For more information about building a cloud ETL pipeline on Confluent Cloud, see this blog post.

Confluent Cloud Promo Code

The first 20 users to sign up for Confluent Cloud and use promo code C50INTEG will receive an additional $50 free usage (details).

End-to-end Streaming ETL

This demo showcases an entire end-to-end cloud ETL deployment, built for 100% cloud services:

Data Flow

The data set is a stream of log messages, which in this demo is mock data captured in eventlogs.json. It resembles this:

{"eventSourceIP":"192.168.1.1","eventAction":"Upload","result":"Pass","eventDuration":3}
{"eventSourceIP":"192.168.1.1","eventAction":"Create","result":"Pass","eventDuration":2}
{"eventSourceIP":"192.168.1.1","eventAction":"Delete","result":"Fail","eventDuration":5}
{"eventSourceIP":"192.168.1.2","eventAction":"Upload","result":"Pass","eventDuration":1}
{"eventSourceIP":"192.168.1.2","eventAction":"Create","result":"Pass","eventDuration":3}
Component Consumes From Produces To
Kinesis/PostgreSQL source connector Kinesis stream or RDS PostgreSQL table Kafka topic eventlogs
ksqlDB eventlogs ksqlDB streams and tables
GCS/S3/Blob sink connector ksqlDB tables COUNT_PER_SOURCE, SUM_PER_SOURCE GCS/S3/Blob

Caution

This cloud-etl demo uses real cloud resources, including that of Confluent Cloud, AWS Kinesis or RDS PostgreSQL, and one of the cloud storage providers. To avoid unexpected charges, carefully evaluate the cost of resources before launching the demo and ensure all resources are destroyed after you are done running it.

Prerequisites

Cloud services

Local Tools

  • Confluent Cloud CLI v1.7.0 or later
  • gsutil CLI, properly initialized with your credentials: (optional) if destination is GCP GCS
  • aws CLI, properly initialized with your credentials: used for AWS Kinesis or RDS PostgreSQL, and (optional) if destination is AWS S3
  • az CLI, properly initialized with your credentials: (optional) if destination is Azure Blob storage
  • jq
  • curl
  • timeout
  • python
  • Download Confluent Platform 5.5.1: for more advanced Confluent CLI functionality (optional)

Run the Demo

Setup

Because this demo interacts with real resources in Kinesis or RDS PostgreSQL, a destination storage service, and Confluent Cloud, you must set up some initial parameters to communicate with these services.

  1. This demo creates a new Confluent Cloud environment with required resources to run this demo.
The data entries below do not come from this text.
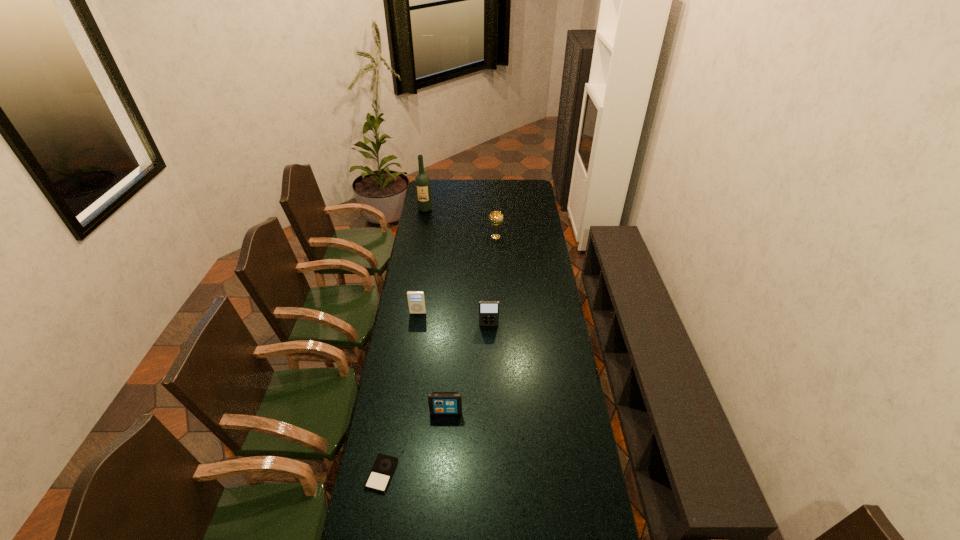 Identify the location of the farthest object. (422, 182).

The image size is (960, 540). I want to click on wine bottle, so click(422, 182).

Find the location of `the fifth nearest object`. the fifth nearest object is located at coordinates (496, 218).

Where is `the second farthest iPod`? the second farthest iPod is located at coordinates (488, 310).

Where is `the rightmost iPod`? the rightmost iPod is located at coordinates (488, 310).

Locate an element on the screen. Image resolution: width=960 pixels, height=540 pixels. the farthest iPod is located at coordinates pos(416,300).

You are a GUI agent. You are given a task and a screenshot of the screen. Output one action in this format:
    pyautogui.click(x=<x>, y=<y>)
    Task: Click on the second iPod from right to left
    
    Given the screenshot: What is the action you would take?
    pyautogui.click(x=440, y=403)

You are a GUI agent. You are given a task and a screenshot of the screen. Output one action in this format:
    pyautogui.click(x=<x>, y=<y>)
    Task: Click on the second nearest object
    Image resolution: width=960 pixels, height=540 pixels.
    Given the screenshot: What is the action you would take?
    pyautogui.click(x=440, y=403)

Image resolution: width=960 pixels, height=540 pixels. Identify the location of the nearest object. (384, 466).

Identify the location of the nearest iPod. This screenshot has width=960, height=540. (384, 466). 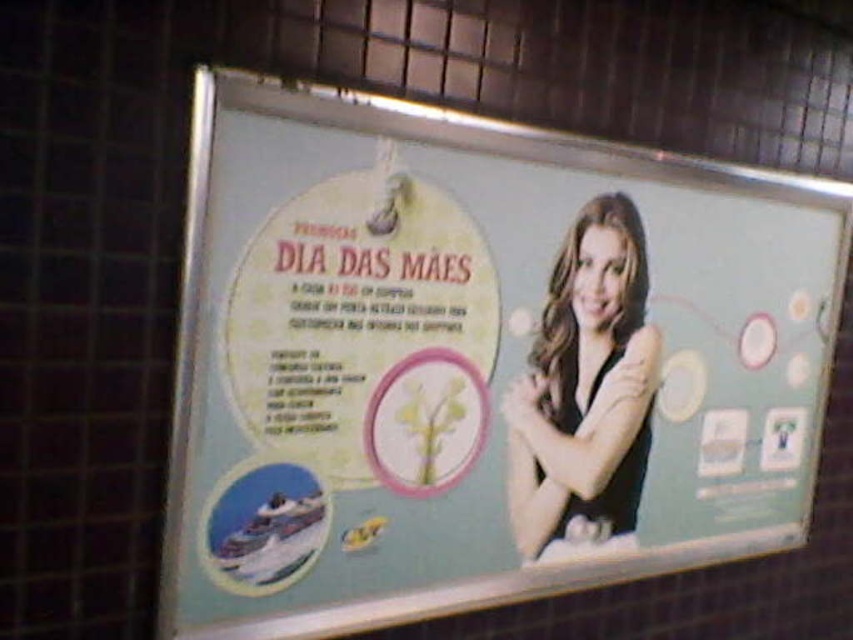 Where is the light blue paper at center located in terms of coordinates?

The light blue paper at center is located at coordinates point (477, 362).

You are a tailor who needs to hang a dress hanger that is 5 inches wide. You see the light blue paper at center and the black matte dress at right. Can you fit the hanger between them without overlapping either object?

The distance between the light blue paper at center and the black matte dress at right is 6.22 inches, which is wider than the hanger. Therefore, the hanger can be placed between them without overlapping. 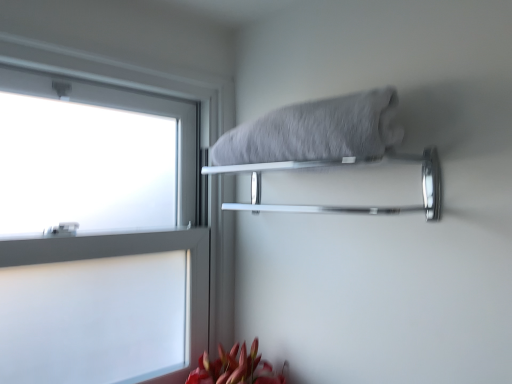 Question: Is chrome metallic towel bar at upper center positioned beyond the bounds of white frosted glass at left?

Choices:
 (A) yes
 (B) no

Answer: (A)

Question: Considering the relative sizes of chrome metallic towel bar at upper center and white frosted glass at left in the image provided, is chrome metallic towel bar at upper center taller than white frosted glass at left?

Choices:
 (A) no
 (B) yes

Answer: (A)

Question: Is chrome metallic towel bar at upper center wider than white frosted glass at left?

Choices:
 (A) no
 (B) yes

Answer: (B)

Question: Does chrome metallic towel bar at upper center have a larger size compared to white frosted glass at left?

Choices:
 (A) yes
 (B) no

Answer: (B)

Question: Can you confirm if chrome metallic towel bar at upper center is smaller than white frosted glass at left?

Choices:
 (A) yes
 (B) no

Answer: (A)

Question: From the image's perspective, is chrome metallic towel bar at upper center positioned above or below white frosted glass at left?

Choices:
 (A) below
 (B) above

Answer: (B)

Question: Considering the positions of chrome metallic towel bar at upper center and white frosted glass at left in the image, is chrome metallic towel bar at upper center wider or thinner than white frosted glass at left?

Choices:
 (A) wide
 (B) thin

Answer: (A)

Question: From a real-world perspective, is chrome metallic towel bar at upper center positioned above or below white frosted glass at left?

Choices:
 (A) above
 (B) below

Answer: (A)

Question: From their relative heights in the image, would you say chrome metallic towel bar at upper center is taller or shorter than white frosted glass at left?

Choices:
 (A) tall
 (B) short

Answer: (B)

Question: Is gray fluffy towel at upper center taller or shorter than chrome metallic towel bar at upper center?

Choices:
 (A) tall
 (B) short

Answer: (A)

Question: Is gray fluffy towel at upper center wider or thinner than chrome metallic towel bar at upper center?

Choices:
 (A) wide
 (B) thin

Answer: (A)

Question: Is point (385, 132) positioned closer to the camera than point (350, 157)?

Choices:
 (A) farther
 (B) closer

Answer: (B)

Question: Visually, is gray fluffy towel at upper center positioned to the left or to the right of chrome metallic towel bar at upper center?

Choices:
 (A) right
 (B) left

Answer: (A)

Question: From a real-world perspective, is white frosted glass at left positioned above or below chrome metallic towel bar at upper center?

Choices:
 (A) below
 (B) above

Answer: (A)

Question: Looking at the image, does white frosted glass at left seem bigger or smaller compared to chrome metallic towel bar at upper center?

Choices:
 (A) small
 (B) big

Answer: (B) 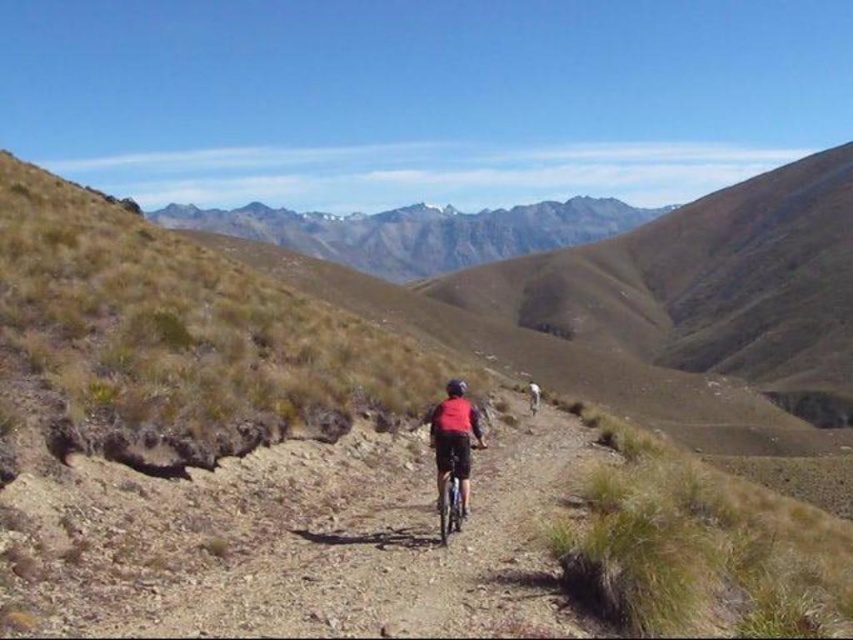 Based on the scene description, where is the rugged granite mountains at center located in terms of coordinates?

The rugged granite mountains at center are located at coordinates point (418, 230).

You are a mountain biker planning your route. You see the point marked at coordinates (418, 230). What does this point indicate in the scene?

The point at coordinates (418, 230) indicates the rugged granite mountains at center, which are part of the mountain biking trail backdrop.

You are a hiker planning to take a photo of the rugged granite mountains at center and the red matte jacket at center. Which object should you focus on first to ensure both are in frame?

The rugged granite mountains at center is positioned over the red matte jacket at center, so you should focus on the rugged granite mountains at center first to ensure both are in frame. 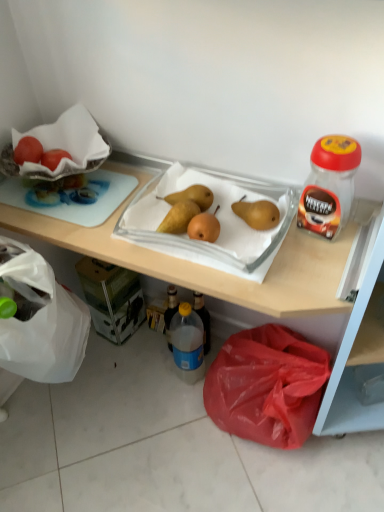 Question: From a real-world perspective, is translucent plastic jar at right physically located above or below wooden tray at upper center?

Choices:
 (A) below
 (B) above

Answer: (B)

Question: Is point tap(337, 181) closer or farther from the camera than point tap(304, 234)?

Choices:
 (A) farther
 (B) closer

Answer: (B)

Question: Which is farther from the matte white grapefruit at upper left?

Choices:
 (A) translucent plastic jar at right
 (B) wooden tray at upper center
 (C) red plastic bag at lower center
 (D) translucent plastic bottle at lower center
 (E) smooth brown pears at center

Answer: (C)

Question: Considering the real-world distances, which object is closest to the translucent plastic jar at right?

Choices:
 (A) red plastic bag at lower center
 (B) translucent plastic bottle at lower center
 (C) matte white grapefruit at upper left
 (D) smooth brown pears at center
 (E) wooden tray at upper center

Answer: (D) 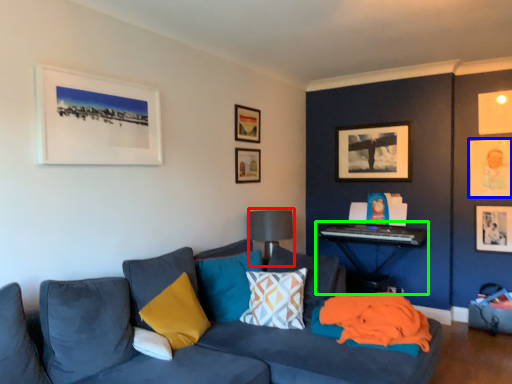 Question: Considering the real-world distances, which object is closest to lamp (highlighted by a red box)? picture frame (highlighted by a blue box) or table (highlighted by a green box).

Choices:
 (A) picture frame
 (B) table

Answer: (B) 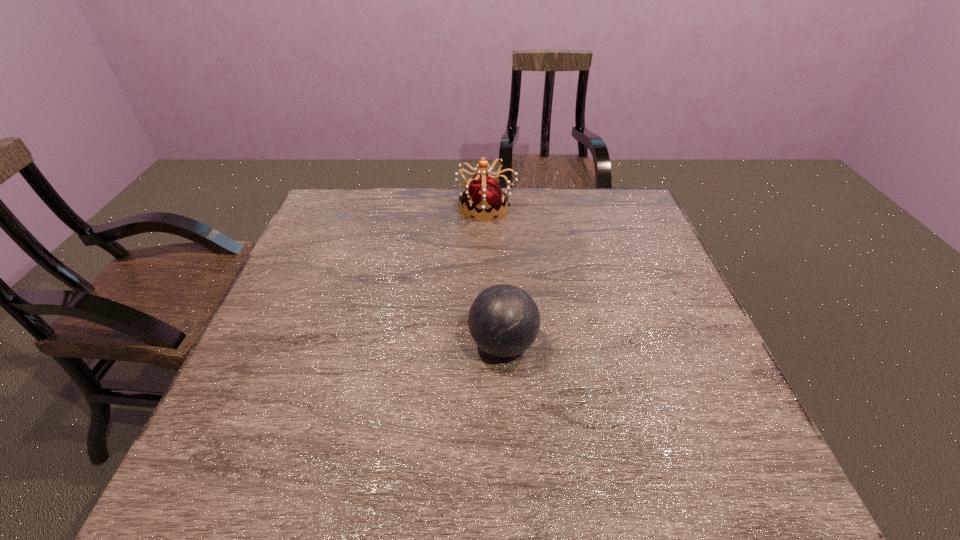 Locate an element on the screen. object that is at the far edge is located at coordinates (483, 196).

Image resolution: width=960 pixels, height=540 pixels. In the image, there is a desktop. In order to click on vacant region at the far edge in this screenshot , I will do `click(532, 220)`.

This screenshot has height=540, width=960. Find the location of `free space at the near edge of the desktop`. free space at the near edge of the desktop is located at coordinates (368, 453).

Find the location of a particular element. This screenshot has height=540, width=960. free region at the left edge of the desktop is located at coordinates (293, 261).

This screenshot has width=960, height=540. Find the location of `vacant space at the right edge of the desktop`. vacant space at the right edge of the desktop is located at coordinates (662, 370).

Image resolution: width=960 pixels, height=540 pixels. In the image, there is a desktop. Find the location of `vacant space at the far left corner`. vacant space at the far left corner is located at coordinates (328, 204). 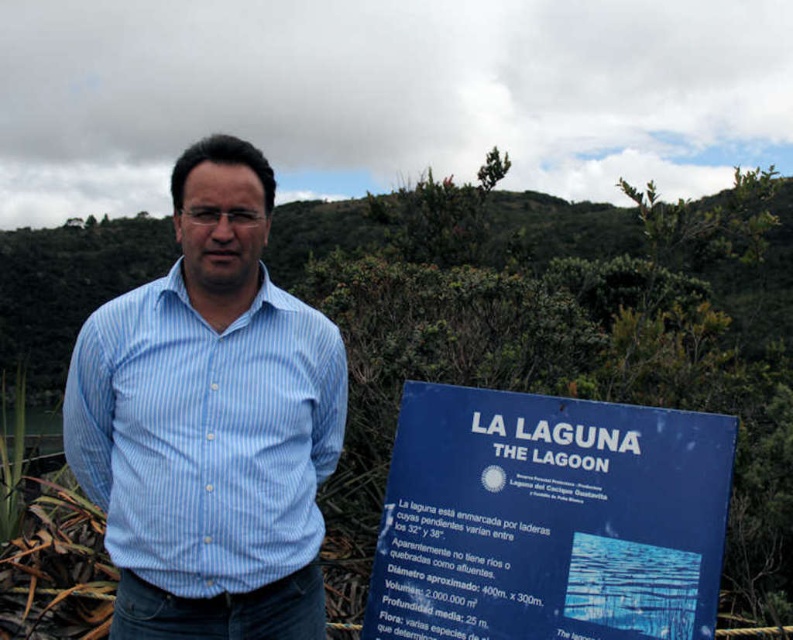 The image size is (793, 640). Describe the element at coordinates (548, 518) in the screenshot. I see `blue plastic sign at center` at that location.

Does blue plastic sign at center have a lesser height compared to blue striped shirt at center?

Correct, blue plastic sign at center is not as tall as blue striped shirt at center.

Does point (558, 630) come in front of point (79, 333)?

Yes, point (558, 630) is closer to viewer.

The width and height of the screenshot is (793, 640). In order to click on blue plastic sign at center in this screenshot , I will do `click(548, 518)`. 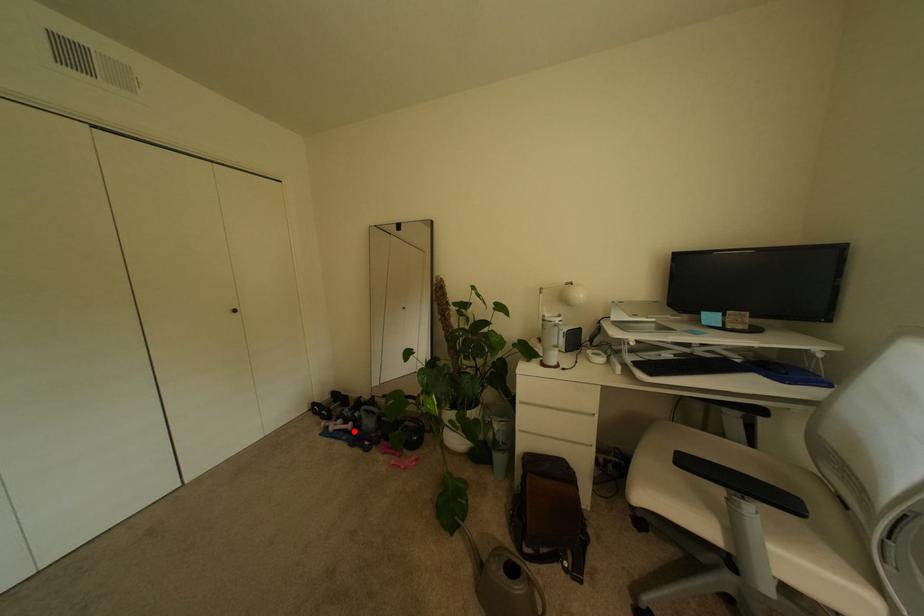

As a reminder, this demo uses real Confluent Cloud resources and you may incur charges so carefully evaluate the cost of resources before launching the demo.

  2. Clone the examples GitHub repository and check out the 5.5.1-post branch.

    git clone https://github.com/confluentinc/examples
    cd examples
    git checkout 5.5.1-post
    
  3. Change directory to the cloud-etl demo.

    cd cloud-etl
    
  4. Modify the demo configuration file at config/demo.cfg. Set the proper credentials and parameters for the source:

    • AWS Kinesis
      • DATA_SOURCE='kinesis'
      • KINESIS_STREAM_NAME
      • KINESIS_REGION
      • AWS_PROFILE
    • AWS RDS (PostgreSQL)
      • DATA_SOURCE='rds'
      • DB_INSTANCE_IDENTIFIER
      • RDS_REGION
      • AWS_PROFILE
  5. In the same demo configuration file, set the required parameters for the destination cloud storage provider:

    • GCP GCS
      • DESTINATION_STORAGE='gcs'
      • GCS_CREDENTIALS_FILE
      • GCS_BUCKET
    • AWS S3
      • DESTINATION_STORAGE='s3'
      • S3_PROFILE
      • S3_BUCKET
    • Azure Blob
      • DESTINATION_STORAGE='az'
      • AZBLOB_STORAGE_ACCOUNT
      • AZBLOB_CONTAINER

Run

  1. Log in to Confluent Cloud with the command ccloud login, and use your Confluent Cloud username and password.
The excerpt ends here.